(Action item):
Output each record below exactly. No images go in the copy.

(Saved entries)
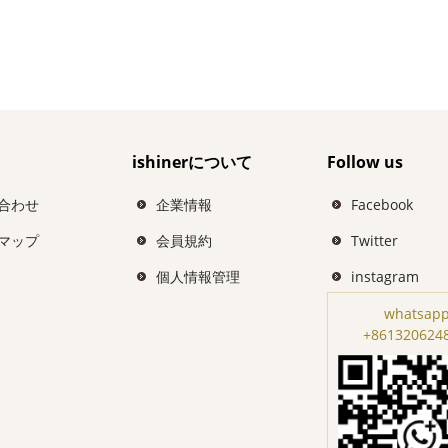
ishinerについて
Follow us
合わせ
企業情報
Facebook
マップ
会員規約
Twitter
個人情報管理
instagram
whatsapp
+861320624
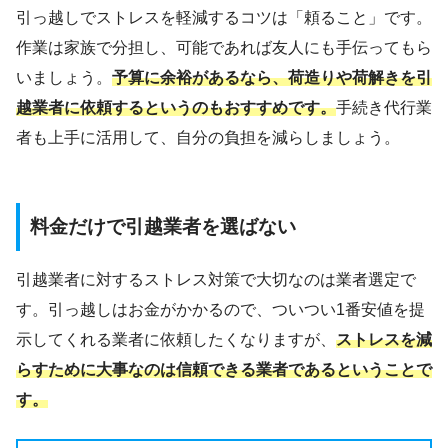
引っ越しでストレスを軽減するコツは「頼ること」です。
作業は家族で分担し、可能であれば友人にも手伝ってもら
いましょう。
予算に余裕があるなら、荷造りや荷解きを引
越業者に依頼するというのもおすすめです。
手続き代行業
者も上手に活用して、自分の負担を減らしましょう。
料金だけで引越業者を選ばない
引越業者に対するストレス対策で大切なのは業者選定で
す。引っ越しはお金がかかるので、ついつい1番安値を提
示してくれる業者に依頼したくなりますが、
ストレスを減
らすために大事なのは信頼できる業者であるということで
す。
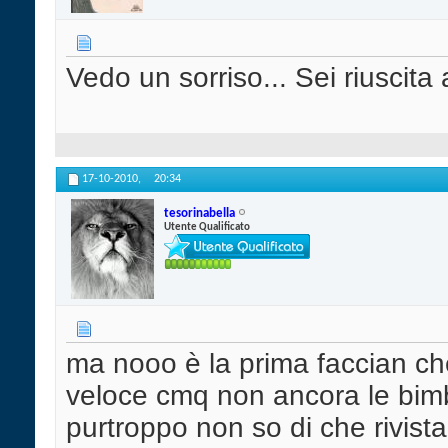
Vedo un sorriso... Sei riuscita 
17-10-2010,
20:34
tesorinabella
Utente Qualificato
ma nooo è la prima faccian che 
veloce cmq non ancora le bim
purtroppo non so di che rivist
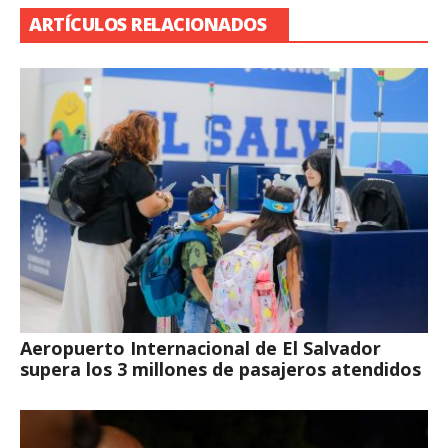
ARTÍCULOS RELACIONADOS
Aeropuerto Internacional de El Salvador
supera los 3 millones de pasajeros atendidos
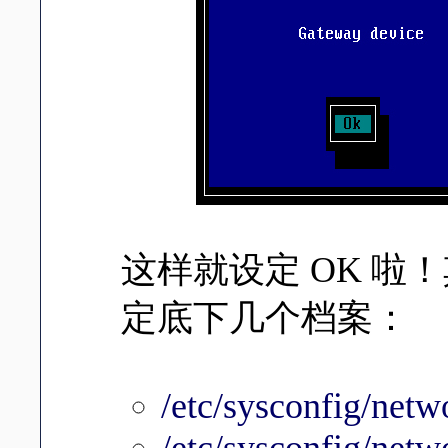
这样就设定 OK 
定底下几个档案：
/etc/sysconfig/netw
/etc/sysconfig/netwo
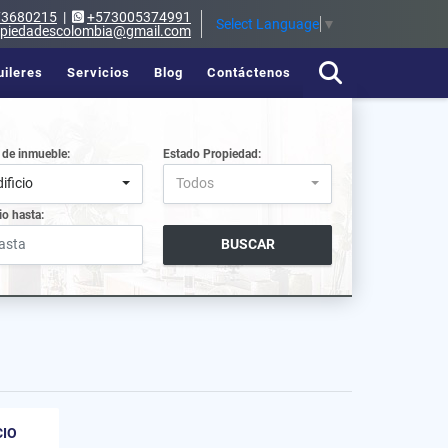
73680215
|
+573005374991
Select Language
▼
opiedadescolombia@gmail.com
uileres
Servicios
Blog
Contáctenos
 de inmueble:
Estado Propiedad:
ificio
Todos
io hasta:
BUSCAR
CIO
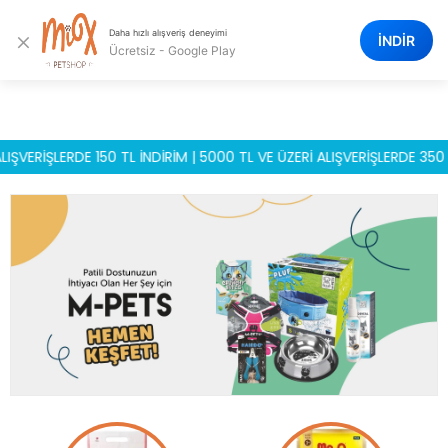
0
×
Daha hızlı alışveriş deneyimi
İNDİR
Ücretsiz - Google Play
LERDE 150 TL İNDİRİM | 5000 TL VE ÜZERİ ALIŞVERİŞLERDE 350 TL İND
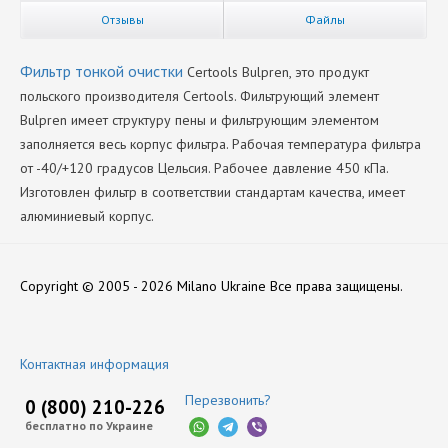
Отзывы
Файлы
Фильтр тонкой очистки
Certools Bulpren, это продукт
польского производителя Certools. Фильтрующий элемент
Bulpren имеет структуру пены и фильтрующим элементом
заполняется весь корпус фильтра. Рабочая температура фильтра
от -40/+120 градусов Цельсия. Рабочее давление 450 кПа.
Изготовлен фильтр в соответствии стандартам качества, имеет
алюминиевый корпус.
Производитель
Нет отзывов
Certools
Copyright © 2005 - 2026 Milano Ukraine
Все права защищены.
Оставить отзыв
Контактная информация
Перезвонить?
0 (800) 210-226
бесплатно по Украине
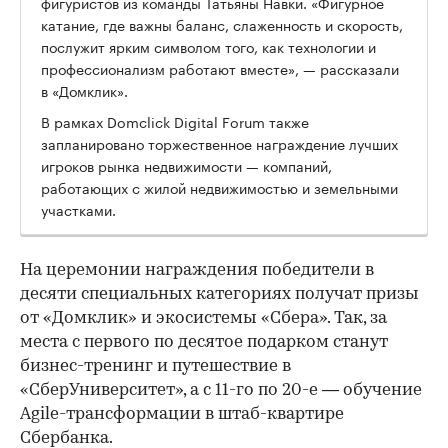
фигуристов из команды Татьяны Навки. «Фигурное
катание, где важны баланс, слаженность и скорость,
послужит ярким символом того, как технологии и
профессионализм работают вместе», — рассказали
в «Домклик».
В рамках Domclick Digital Forum также
запланировано торжественное награждение лучших
игроков рынка недвижимости — компаний,
работающих с жилой недвижимостью и земельными
участками.
На церемонии награждения победители в
десяти специальных категориях получат призы
от «Домклик» и экосистемы «Сбера». Так, за
места с первого по десятое подарком станут
бизнес-тренинг и путешествие в
«СберУниверситет», а с 11-го по 20-е — обучение
Agile-трансформации в штаб-квартире
Сбербанка.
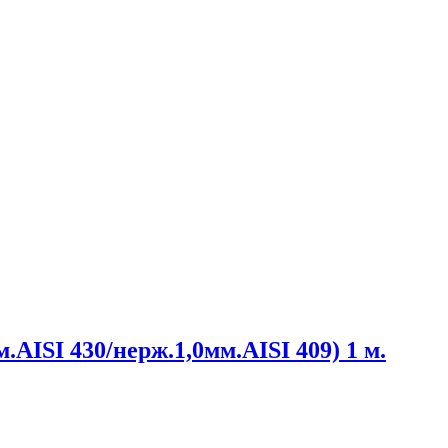
.AISI 430/нерж.1,0мм.AISI 409) 1 м.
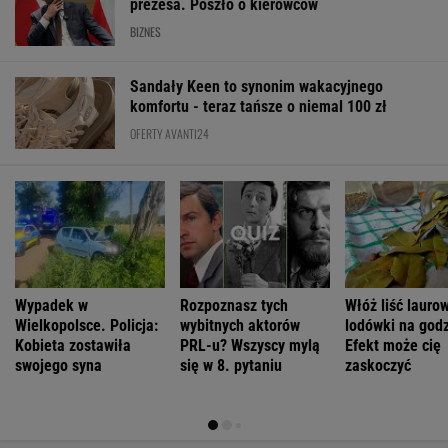
Wypadek w
Rozpoznasz tych
Włóż liść lauro
Wielkopolsce. Policja:
wybitnych aktorów
lodówki na godz
Kobieta zostawiła
PRL-u? Wszyscy mylą
Efekt może cię
swojego syna
się w 8. pytaniu
zaskoczyć
ŻYĆ LEPIEJ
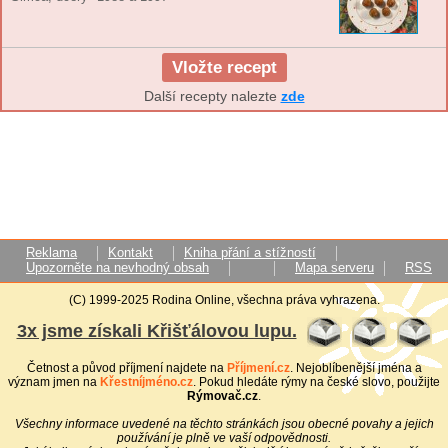
Vložte recept
Další recepty nalezte
zde
Reklama
Kontakt
Kniha přání a stížností
Upozorněte na nevhodný obsah
Mapa serveru
RSS
(C) 1999-2025 Rodina Online, všechna práva vyhrazena.
3x jsme získali Křišťálovou lupu.
Četnost a původ příjmení najdete na
Příjmení.cz
. Nejoblíbenější jména a
význam jmen na
Křestníjméno.cz
. Pokud hledáte rýmy na české slovo, použijte
Rýmovač.cz
.
Všechny informace uvedené na těchto stránkách jsou obecné povahy a jejich
používání je plně ve vaší odpovědnosti.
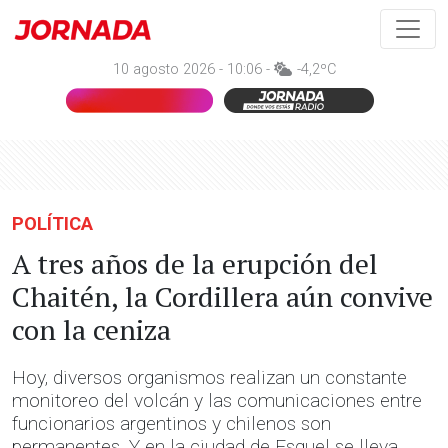
10 agosto 2026 - 10:06 -
-4,2ºC
POLÍTICA
A tres años de la erupción del
Chaitén, la Cordillera aún convive
con la ceniza
Hoy, diversos organismos realizan un constante
monitoreo del volcán y las comunicaciones entre
funcionarios argentinos y chilenos son
permanentes. Y en la ciudad de Esquel se lleva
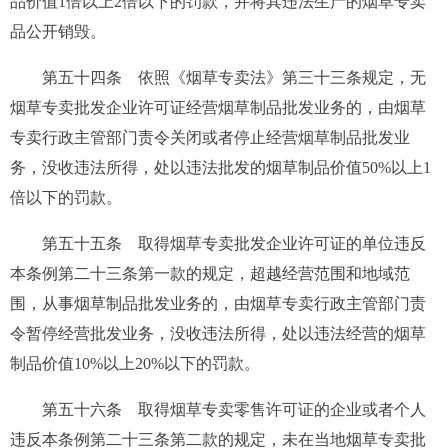
品价值1倍以上2倍以下的罚款，并将其违法生产的烟草专卖
品公开销毁。
第五十四条
依照《烟草专卖法》第三十三条规定，无
烟草专卖批发企业许可证经营烟草制品批发业务的，由烟草
专卖行政主管部门责令关闭或者停止经营烟草制品批发业
务，没收违法所得，处以违法批发的烟草制品价值50%以上1
倍以下的罚款。
第五十五条
取得烟草专卖批发企业许可证的单位违反
本条例第二十三条第一款的规定，超越经营范围和地域范
围，从事烟草制品批发业务的，由烟草专卖行政主管部门责
令暂停经营批发业务，没收违法所得，处以违法经营的烟草
制品价值10%以上20%以下的罚款。
第五十六条
取得烟草专卖零售许可证的企业或者个人
违反本条例第二十三条第二款的规定，未在当地烟草专卖批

(Exercise response):
ishinerについて
Follow us
合わせ
企業情報
Facebook
マップ
会員規約
Twitter
個人情報管理
instagram
whatsapp
+861320624
引っ越しでストレスを軽減するコツは「頼ること」です。
作業は家族で分担し、可能であれば友人にも手伝ってもら
いましょう。
予算に余裕があるなら、荷造りや荷解きを引
越業者に依頼するというのもおすすめです。
手続き代行業
者も上手に活用して、自分の負担を減らしましょう。
料金だけで引越業者を選ばない
引越業者に対するストレス対策で大切なのは業者選定で
す。引っ越しはお金がかかるので、ついつい1番安値を提
示してくれる業者に依頼したくなりますが、
ストレスを減
らすために大事なのは信頼できる業者であるということで
す。
Vedo un sorriso... Sei riuscita 
17-10-2010,
20:34
tesorinabella
Utente Qualificato
ma nooo è la prima faccian che 
veloce cmq non ancora le bim
purtroppo non so di che rivist
ARTÍCULOS RELACIONADOS
Aeropuerto Internacional de El Salvador
supera los 3 millones de pasajeros atendidos
这样就设定 OK 
定底下几个档案：
/etc/sysconfig/netw
/etc/sysconfig/netwo
73680215
|
+573005374991
Select Language
▼
opiedadescolombia@gmail.com
uileres
Servicios
Blog
Contáctenos
 de inmueble:
Estado Propiedad:
ificio
Todos
io hasta:
BUSCAR
CIO
0
×
Daha hızlı alışveriş deneyimi
İNDİR
Ücretsiz - Google Play
LERDE 150 TL İNDİRİM | 5000 TL VE ÜZERİ ALIŞVERİŞLERDE 350 TL İND
Отзывы
Файлы
Фильтр тонкой очистки
Certools Bulpren, это продукт
польского производителя Certools. Фильтрующий элемент
Bulpren имеет структуру пены и фильтрующим элементом
заполняется весь корпус фильтра. Рабочая температура фильтра
от -40/+120 градусов Цельсия. Рабочее давление 450 кПа.
Изготовлен фильтр в соответствии стандартам качества, имеет
алюминиевый корпус.
Производитель
Нет отзывов
Certools
Copyright © 2005 - 2026 Milano Ukraine
Все права защищены.
Оставить отзыв
Контактная информация
Перезвонить?
0 (800) 210-226
бесплатно по Украине
фигуристов из команды Татьяны Навки. «Фигурное
катание, где важны баланс, слаженность и скорость,
послужит ярким символом того, как технологии и
профессионализм работают вместе», — рассказали
в «Домклик».
В рамках Domclick Digital Forum также
запланировано торжественное награждение лучших
игроков рынка недвижимости — компаний,
работающих с жилой недвижимостью и земельными
участками.
На церемонии награждения победители в
десяти специальных категориях получат призы
от «Домклик» и экосистемы «Сбера». Так, за
места с первого по десятое подарком станут
бизнес-тренинг и путешествие в
«СберУниверситет», а с 11-го по 20-е — обучение
Agile-трансформации в штаб-квартире
Сбербанка.
.AISI 430/нерж.1,0мм.AISI 409) 1 м.
Wypadek w
Rozpoznasz tych
Włóż liść lauro
Wielkopolsce. Policja:
wybitnych aktorów
lodówki na godz
Kobieta zostawiła
PRL-u? Wszyscy mylą
Efekt może cię
swojego syna
się w 8. pytaniu
zaskoczyć
ŻYĆ LEPIEJ
Vložte recept
Další recepty nalezte
zde
Reklama
Kontakt
Kniha přání a stížností
Upozorněte na nevhodný obsah
Mapa serveru
RSS
(C) 1999-2025 Rodina Online, všechna práva vyhrazena.
3x jsme získali Křišťálovou lupu.
Četnost a původ příjmení najdete na
Příjmení.cz
. Nejoblíbenější jména a
význam jmen na
Křestníjméno.cz
. Pokud hledáte rýmy na české slovo, použijte
Rýmovač.cz
.
Všechny informace uvedené na těchto stránkách jsou obecné povahy a jejich
používání je plně ve vaší odpovědnosti.
10 agosto 2026 - 10:06 -
-4,2ºC
POLÍTICA
A tres años de la erupción del
Chaitén, la Cordillera aún convive
con la ceniza
Hoy, diversos organismos realizan un constante
monitoreo del volcán y las comunicaciones entre
funcionarios argentinos y chilenos son
permanentes. Y en la ciudad de Esquel se lleva
品价值1倍以上2倍以下的罚款，并将其违法生产的烟草专卖
品公开销毁。
第五十四条
依照《烟草专卖法》第三十三条规定，无
烟草专卖批发企业许可证经营烟草制品批发业务的，由烟草
专卖行政主管部门责令关闭或者停止经营烟草制品批发业
务，没收违法所得，处以违法批发的烟草制品价值50%以上1
倍以下的罚款。
第五十五条
取得烟草专卖批发企业许可证的单位违反
本条例第二十三条第一款的规定，超越经营范围和地域范
围，从事烟草制品批发业务的，由烟草专卖行政主管部门责
令暂停经营批发业务，没收违法所得，处以违法经营的烟草
制品价值10%以上20%以下的罚款。
第五十六条
取得烟草专卖零售许可证的企业或者个人
违反本条例第二十三条第二款的规定，未在当地烟草专卖批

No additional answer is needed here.